Done by the New York-based Research & Forecasts Inc. for Miller Lite Beer, the survey represents one of the most extensive inquiries ever into the role of sports in America. Among its major findings:
* Seventy-four percent of the population watches sports on television at least once a week, and almost 70 percent watch, read about or discuss sports at least once a day.
* Forty-four percent of all Americans participate in a sports activity every day or almost every day, and 71 percent say they engage in sport or physical exercise at least once a week.
* In terms of numbers, swimming is the most popular participatory sport in America, with 33 percent of the population swimming at least once a week. Thirteen percent of the population swims almost every day. Swimming is followed by calisthenics, jogging, bicycling and baseball in terms of frequency of participation. Sports participants said football, baseball, basketball and tennis were their favorite sports after swimming.
(The fact that the poll was done in October, when many participants could be expected to have been swimming frequently during the summer months, could account for some of swimming's popularity.)
* Top spectator sports are football, baseball, basketball and gymnastics, in that order.
* Couples with similar levels of sports interests appear to be more satisfied with their marriages, and 75 percent of American parents encourage their children to participate in sports. Eighty-five percent watch their children compete and cheer them on, and 46 percent feel as if they are participating in their children's games.
John Crowthers Pollock, president of Research & Forecasts and the principal author of the survey, said its findings disprove the myth that sports in America involve only a few participants and a large numbers of spectators. "We're very involved in sports as a country," said Pollock, adding that most sports participants in America are attracted for reasons other than competition.
"Americans are much more interested in enjoyment and health than they are in competition," said Pollock.
Pollock also said the survey indicated that American families "are involved in sports in a way that is very important . . . We see little evidence of the sports widow. We see involvement. What we don't see is the stereotype of the American father sitting home alone on Sunday afternoon or Monday night watching a football game."
One out of every four Americans surveyed said participating in or watching sports events brought his family closer together. But, said Pollock, "most Americans (57 percent) do not think sports activities have any effect on family life . . . Our evidence suggests that they do--the shared interest in sports, the satisfaction that couples derive . . . "
In terms of leisure activity, the survey found that 59 percent of those families who share a high interest in sports express a high degree of satisfaction with their overall leisure time, compared with 32 percent of those who share a low interest in sports.
Alan G. Easton, a vice president of Miller, said the $250,000 survey was commissioned because "it was about time for somebody to do something like this . . . Honestly, it's also true that the sports fan and the beer consumer are essentially the same."
In terms of attitudes towards children's participation in sports, a majority of the survey participants agreed that competition is good for children because it teaches them to try to do their best. But an even larger majority also agreed that sports leagues for children are sometimes taken too seriously.

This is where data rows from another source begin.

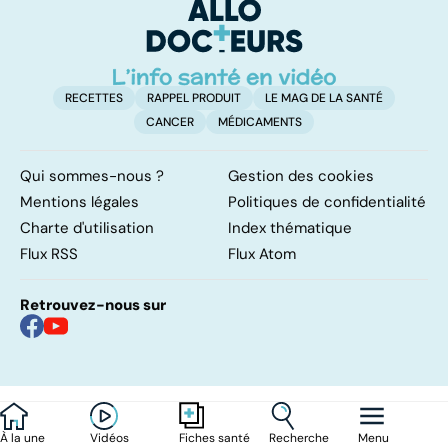
d'angine ?
RECETTES
RAPPEL PRODUIT
LE MAG DE LA SANTÉ
CANCER
MÉDICAMENTS
Qui sommes-nous ?
Gestion des cookies
Mentions légales
Politiques de confidentialité
Charte d'utilisation
Index thématique
Flux RSS
Flux Atom
Retrouvez-nous sur
À la une
Vidéos
Recherche
Menu
Fiches santé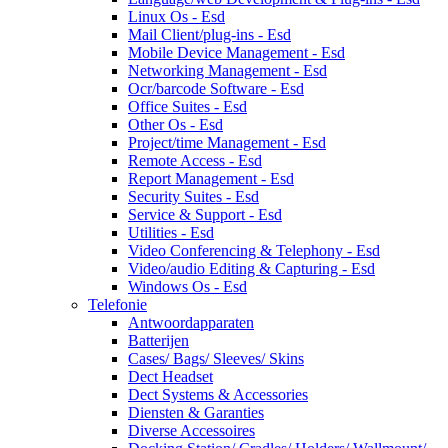
Linux Os - Esd
Mail Client/plug-ins - Esd
Mobile Device Management - Esd
Networking Management - Esd
Ocr/barcode Software - Esd
Office Suites - Esd
Other Os - Esd
Project/time Management - Esd
Remote Access - Esd
Report Management - Esd
Security Suites - Esd
Service & Support - Esd
Utilities - Esd
Video Conferencing & Telephony - Esd
Video/audio Editing & Capturing - Esd
Windows Os - Esd
Telefonie
Antwoordapparaten
Batterijen
Cases/ Bags/ Sleeves/ Skins
Dect Headset
Dect Systems & Accessories
Diensten & Garanties
Diverse Accessoires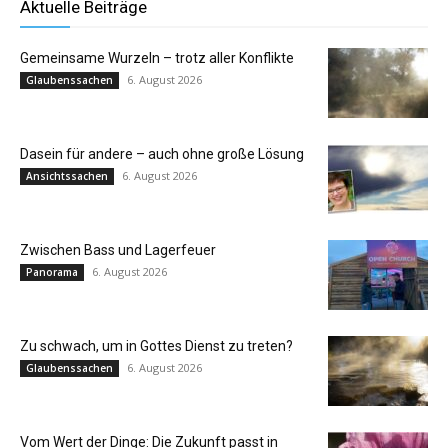
Aktuelle Beiträge
Gemeinsame Wurzeln – trotz aller Konflikte
6. August 2026
Glaubenssachen
Dasein für andere – auch ohne große Lösung
6. August 2026
Ansichtssachen
Zwischen Bass und Lagerfeuer
6. August 2026
Panorama
Zu schwach, um in Gottes Dienst zu treten?
6. August 2026
Glaubenssachen
Vom Wert der Dinge: Die Zukunft passt in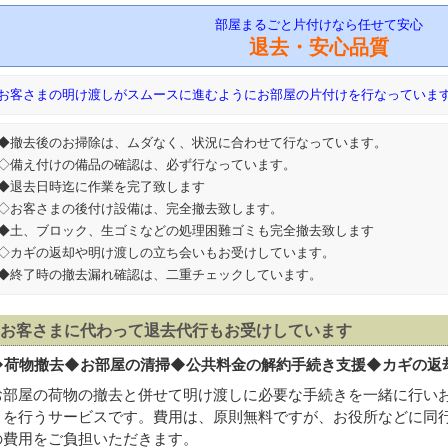
部屋まるごと片付けなら任せて安心
退去・安心品質
お客さまの明け渡しがスムースに進むようにお部屋の片付けを行なっていま
◆撤去後のお掃除は、ムダなく、状況に合わせて行なっています。
◇備え付けの備品の確認は、必ず行なっています。
◆退去日時迄に作業を完了致します
◇お客さまの後付け設備は、完全撤去致します。
◆土、ブロック、生ゴミなどの処理困難ゴミも完全撤去致します
◇カギの返却や明け渡しの立ち会いもお受けしています。
◆終了時の撤去漏れ確認は、二重チェックしています。
お客さまに代わって退去代行もお受けしています
◆
荷物撤去◆お部屋の清掃◆公共料金の解約手続き支援◆カギの返
お部屋の荷物の撤去と併せて明け渡しに必要な手続きを一緒に行い
きを行うサービスです。費用は、原則無料ですが、お役所などに同行す
の費用をご負担いただきます。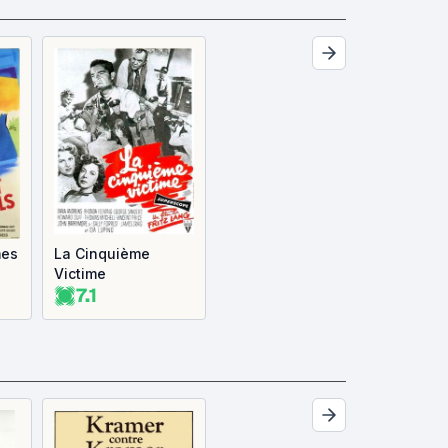
mes
La Cinquième
Victime
7.1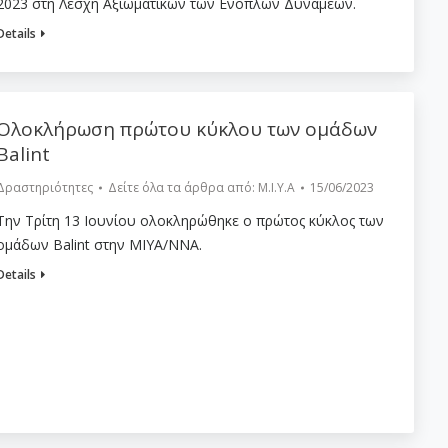
2023 στη Λέσχη Αξιωματικών των Ενόπλων Δυνάμεων.
Details
Ολοκλήρωση πρώτου κύκλου των ομάδων
Balint
Δραστηριότητες
Δείτε όλα τα άρθρα από:
Μ.Ι.Υ.Α
15/06/2023
Την Τρίτη 13 Ιουνίου ολοκληρώθηκε ο πρώτος κύκλος των
ομάδων Balint στην ΜΙΥΑ/ΝΝΑ.
Details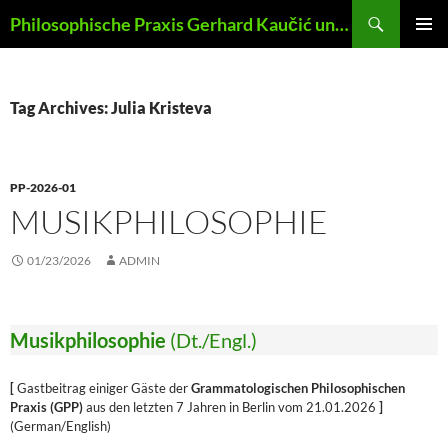
Skip
Search
Philosophische Praxis Gerhard Kaučić und Anna Lydia Huber
to
PRIMAR
content
MENU
Tag Archives: Julia Kristeva
PP-2026-01
MUSIKPHILOSOPHIE
01/23/2026
ADMIN
Musikphilosophie
(Dt./Engl.)
[
Gastbeitrag einiger Gäste der
Grammatologischen Philosophischen
Praxis (GPP)
aus den letzten 7 Jahren in Berlin vom 21.01.2026
]
(German/English)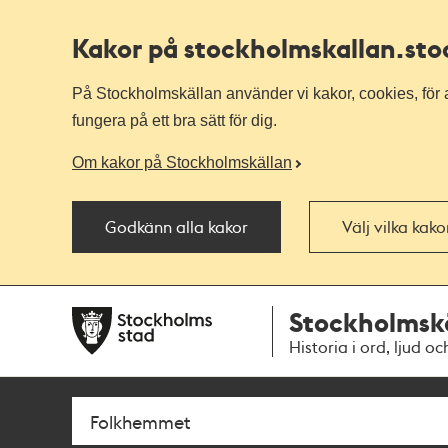
Kakor på stockholmskallan
.st
På Stockholmskällan använder vi kakor, cookies, för a
fungera på ett bra sätt för dig.
Om kakor på Stockholmskällan
Godkänn alla kakor
Välj vilka kak
Till
Till
Stockholmsk
navigationen
huvudinnehållet
Historia i ord, ljud oc
Sök
Fritextsök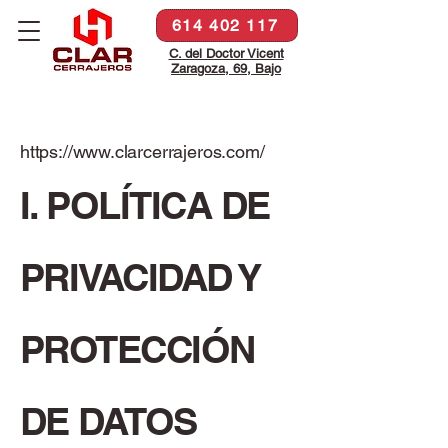
614 402 117
C. del Doctor Vicent
Zaragoza, 69, Bajo
https://www.clarcerrajeros.com/
I. POLÍTICA DE
PRIVACIDAD Y
PROTECCIÓN
DE DATOS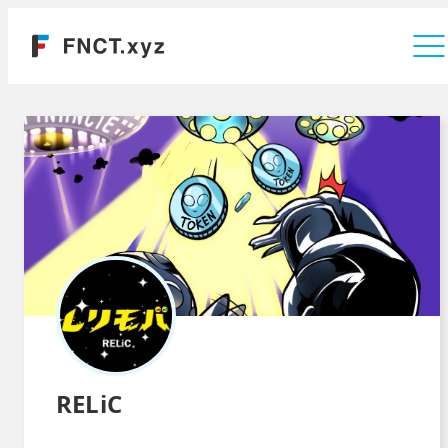
運営会社
RELiC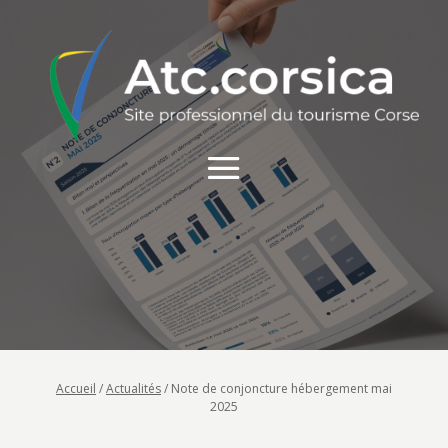
Accueil
/
Actualités
/
Note de conjoncture hébergement mai
2025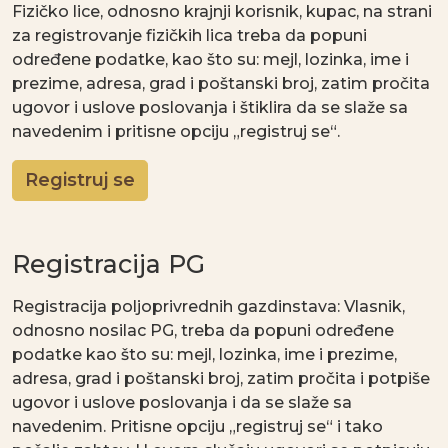
Fizičko lice, odnosno krajnji korisnik, kupac, na strani
za registrovanje fizičkih lica treba da popuni
određene podatke, kao što su: mejl, lozinka, ime i
prezime, adresa, grad i poštanski broj, zatim pročita
ugovor i uslove poslovanja i štiklira da se slaže sa
navedenim i pritisne opciju „registruj se“.
Registruj se
Registracija PG
Registracija poljoprivrednih gazdinstava: Vlasnik,
odnosno nosilac PG, treba da popuni određene
podatke kao što su: mejl, lozinka, ime i prezime,
adresa, grad i poštanski broj, zatim pročita i potpiše
ugovor i uslove poslovanja i da se slaže sa
navedenim. Pritisne opciju „registruj se“ i tako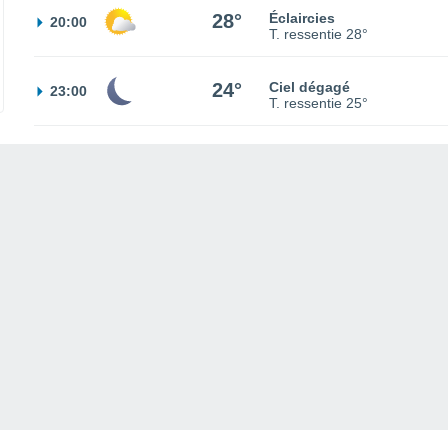
28°
Éclaircies
20:00
T. ressentie
28°
24°
Ciel dégagé
23:00
T. ressentie
25°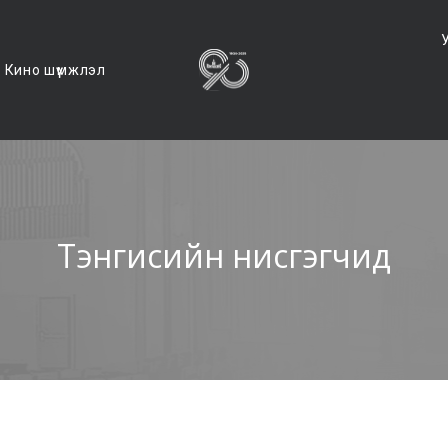
Кино шүүмжлэл
Тэнгисийн нисгэгчид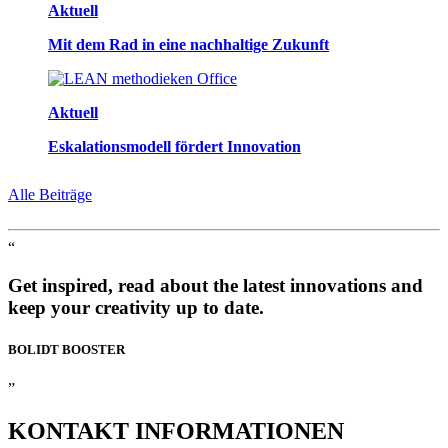
Aktuell
Mit dem Rad in eine nachhaltige Zukunft
Aktuell
Eskalationsmodell fördert Innovation
Alle Beiträge
“
Get inspired, read about the latest innovations and
keep your creativity up to date.
BOLIDT
BOOSTER
”
KONTAKT
INFORMATIONEN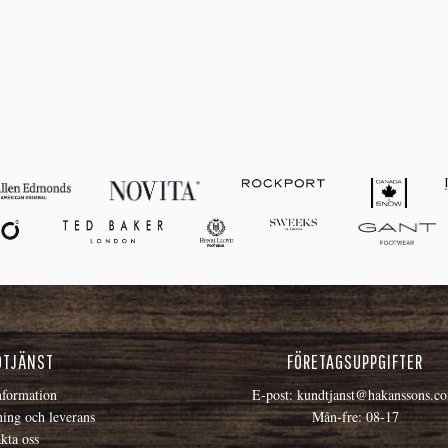
DTJÄNST
FÖRETAGSUPPGIFTER
formation
E-post:
kundtjanst@hakanssons.c
ning och leverans
Mån-fre: 08-17
kta oss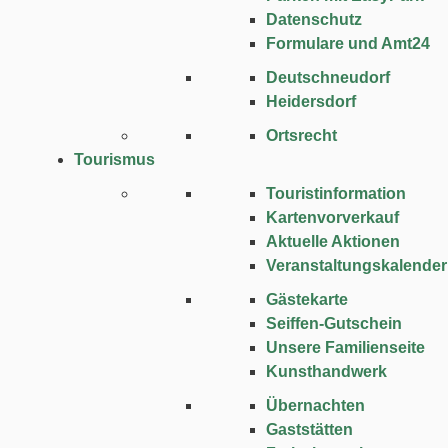
Datenschutz
Formulare und Amt24
Deutschneudorf
Heidersdorf
Ortsrecht
Tourismus
Touristinformation
Kartenvorverkauf
Aktuelle Aktionen
Veranstaltungskalender
Gästekarte
Seiffen-Gutschein
Unsere Familienseite
Kunsthandwerk
Übernachten
Gaststätten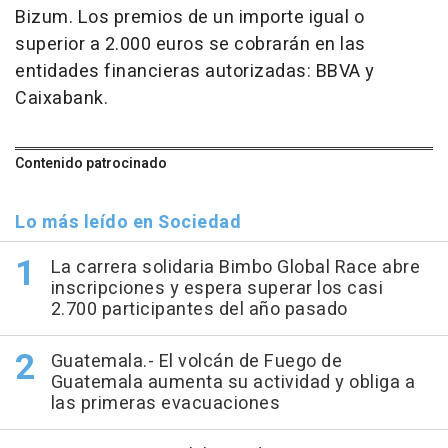
Bizum. Los premios de un importe igual o
superior a 2.000 euros se cobrarán en las
entidades financieras autorizadas: BBVA y
Caixabank.
Contenido patrocinado
Lo más leído en Sociedad
La carrera solidaria Bimbo Global Race abre
inscripciones y espera superar los casi
2.700 participantes del año pasado
Guatemala.- El volcán de Fuego de
Guatemala aumenta su actividad y obliga a
las primeras evacuaciones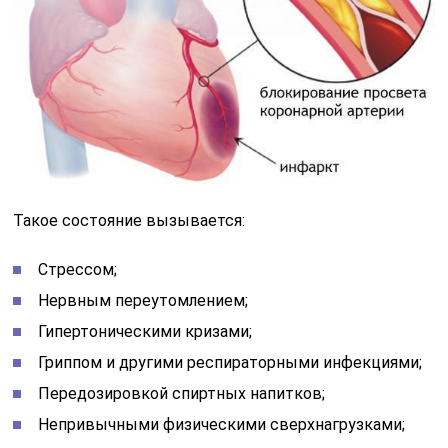
Такое состояние вызывается:
Стрессом;
Нервным переутомлением;
Гипертоническими кризами;
Гриппом и другими респираторными инфекциями;
Передозировкой спиртных напитков;
Непривычными физическими сверхнагрузками;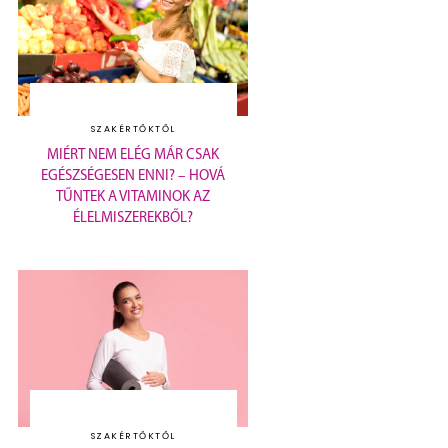
SZAKÉRTŐKTŐL
MIÉRT NEM ELÉG MÁR CSAK
EGÉSZSÉGESEN ENNI? – HOVÁ
TŰNTEK A VITAMINOK AZ
ÉLELMISZEREKBŐL?
SZAKÉRTŐKTŐL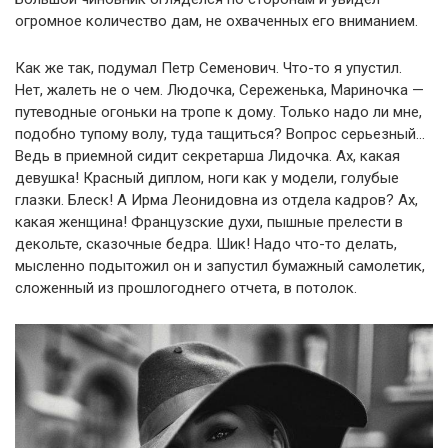
огромное количество дам, не охваченных его вниманием.
Как же так, подумал Петр Семенович. Что-то я упустил.
Нет, жалеть не о чем. Людочка, Сереженька, Мариночка —
путеводные огоньки на тропе к дому. Только надо ли мне,
подобно тупому волу, туда тащиться? Вопрос серьезный…
Ведь в приемной сидит секретарша Лидочка. Ах, какая
девушка! Красный диплом, ноги как у модели, голубые
глазки. Блеск! А Ирма Леонидовна из отдела кадров? Ах,
какая женщина! Французские духи, пышные прелести в
декольте, сказочные бедра. Шик! Надо что-то делать,
мысленно подытожил он и запустил бумажный самолетик,
сложенный из прошлогоднего отчета, в потолок.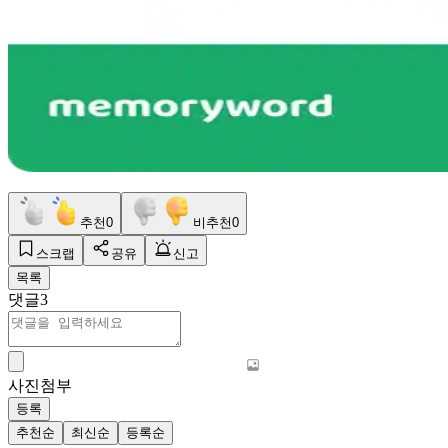
추천
0
비추천
0
스크랩
공유
신고
목록
댓글
3
사진첨부
등록
추천순
최신순
등록순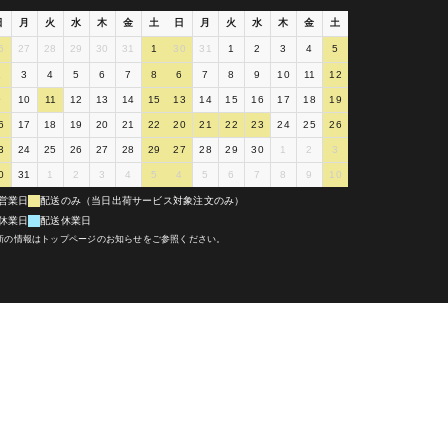
日
月
火
水
木
金
土
日
月
火
水
木
金
土
6
27
28
29
30
31
1
30
31
1
2
3
4
5
2
3
4
5
6
7
8
6
7
8
9
10
11
12
9
10
11
12
13
14
15
13
14
15
16
17
18
19
6
17
18
19
20
21
22
20
21
22
23
24
25
26
3
24
25
26
27
28
29
27
28
29
30
1
2
3
0
31
1
2
3
4
5
4
5
6
7
8
9
10
営業日
配送のみ（当日出荷サービス対象注文のみ）
休業日
配送休業日
新の情報はトップページのお知らせをご参照ください。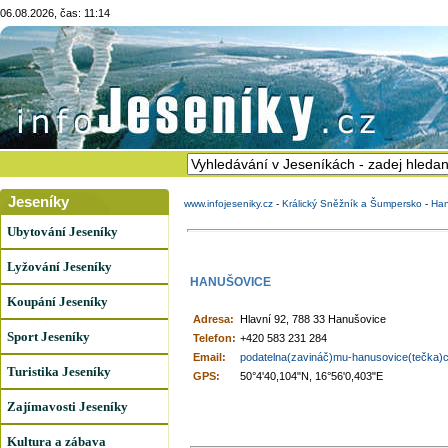
06.08.2026, čas: 11:14
Jeseníky
www.infojeseniky.cz
-
Králický Sněžník a Šumpersko
-
Han
Ubytování Jeseníky
Lyžování Jeseníky
HANUŠOVICE
Koupání Jeseníky
Adresa:
Hlavní 92, 788 33 Hanušovice
Sport Jeseníky
Telefon:
+420 583 231 284
Email:
podatelna(zavináč)mu-hanusovice(tečka)
Turistika Jeseníky
GPS:
50°4'40,104"N, 16°56'0,403"E
Zajímavosti Jeseníky
Kultura a zábava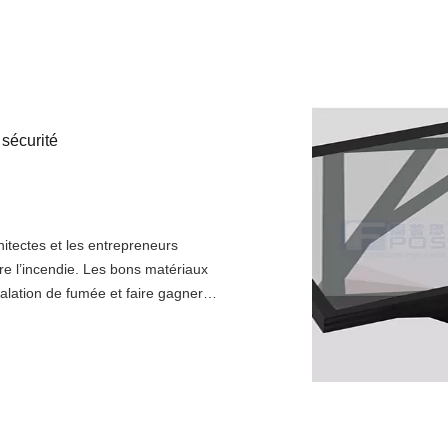
 sécurité
hitectes et les entrepreneurs
tre l’incendie. Les bons matériaux
lation de fumée et faire gagner
 sécurité. Parmi les éléments les
es transports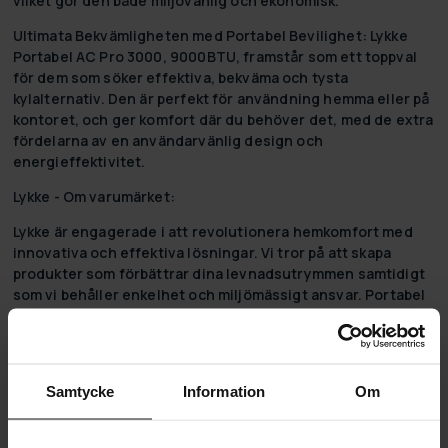
vilket gör den både miljövänlig och ekonomisk.
Ultimata Bekvämligheten med Portabel Bevilighet:
Lykke
Portabel AC Pro 3000, 9000BTU, framstår som ett toppval
för dem som söker effektiva, bekväma och tysta
kylalternativ. Den är perfekt för användning hemma eller på
kontoret, och ger komfort där du behöver det, med de extra
fördelarna av en användarvänlig design och
energieffektivitet.
Lykke - Om varumärket:
Lykke är engagerade i att revolutionera hemkomfort med
innovativa och effektiva lösningar. Vi tror på att skapa
produkter som förbättrar dina levnadsutrymmen samtidigt
som vi behåller enkelhet och miljömässigt ansvar. Portabel
AC Pro 3000, 9000BTU, påkänslar vår engagemang för att
leverera överlägsen kvalitet, användarvänlig design och
hållbarhet. Vårt mål är att göra ditt liv mer bekvämt och
bekvämt, en innovativ produkt i taget.
Samtycke
Information
Om
".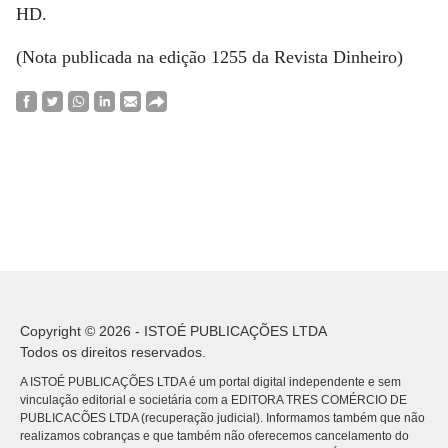
HD.
(Nota publicada na edição 1255 da Revista Dinheiro)
Copyright © 2026 - ISTOÉ PUBLICAÇÕES LTDA
Todos os direitos reservados.
A ISTOÉ PUBLICAÇÕES LTDA é um portal digital independente e sem
vinculação editorial e societária com a EDITORA TRES COMÉRCIO DE
PUBLICACÕES LTDA (recuperação judicial). Informamos também que não
realizamos cobranças e que também não oferecemos cancelamento do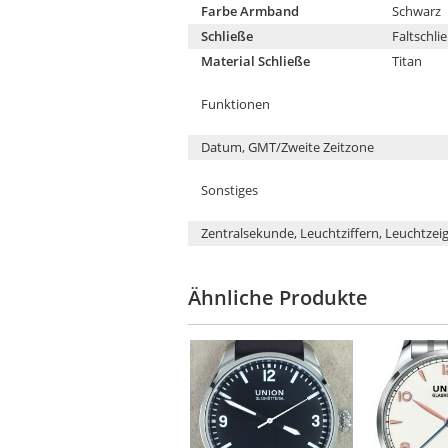
Farbe Armband
Schwarz
Schließe
Faltschli
Material Schließe
Titan
Funktionen
Datum, GMT/Zweite Zeitzone
Sonstiges
Zentralsekunde, Leuchtziffern, Leuchtzei
Ähnliche Produkte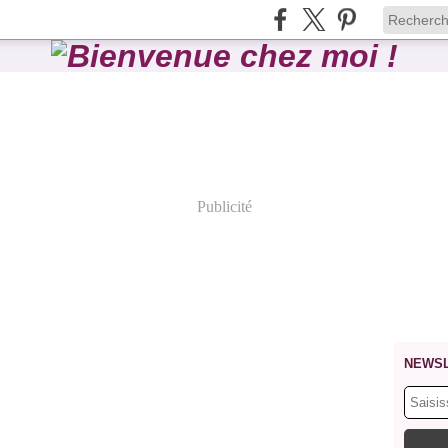
Publicité
NEWS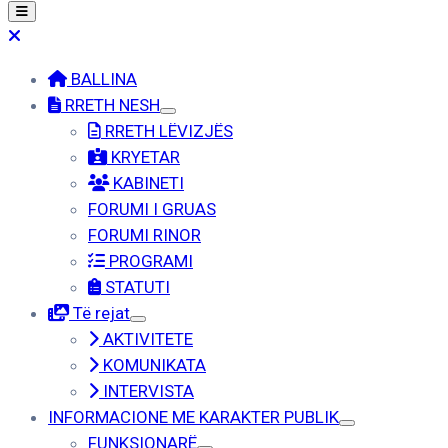
BALLINA
RRETH NESH
RRETH LËVIZJËS
KRYETAR
KABINETI
FORUMI I GRUAS
FORUMI RINOR
PROGRAMI
STATUTI
Të rejat
AKTIVITETE
KOMUNIKATA
INTERVISTA
INFORMACIONE ME KARAKTER PUBLIK
FUNKSIONARË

Eighty percent of the survey participants agree that teams with children 12 or younger should allow all to participate equally, and 86 percent agreed that in children's sports leagues there is too much emphasis on winning.
At the college level, 68 percent of the survey participants said intercollegiate sports involve the proper degree of professionalism. But college graduates are much more likely (33 percent) to say that college sports are too professional than are high school graduates (20 percent) or those with an eighth-grade education or less (12 percent).
The survey also noted that interest in sports, both as a participant and as a fan, tended to increase with the level of education and with annual income.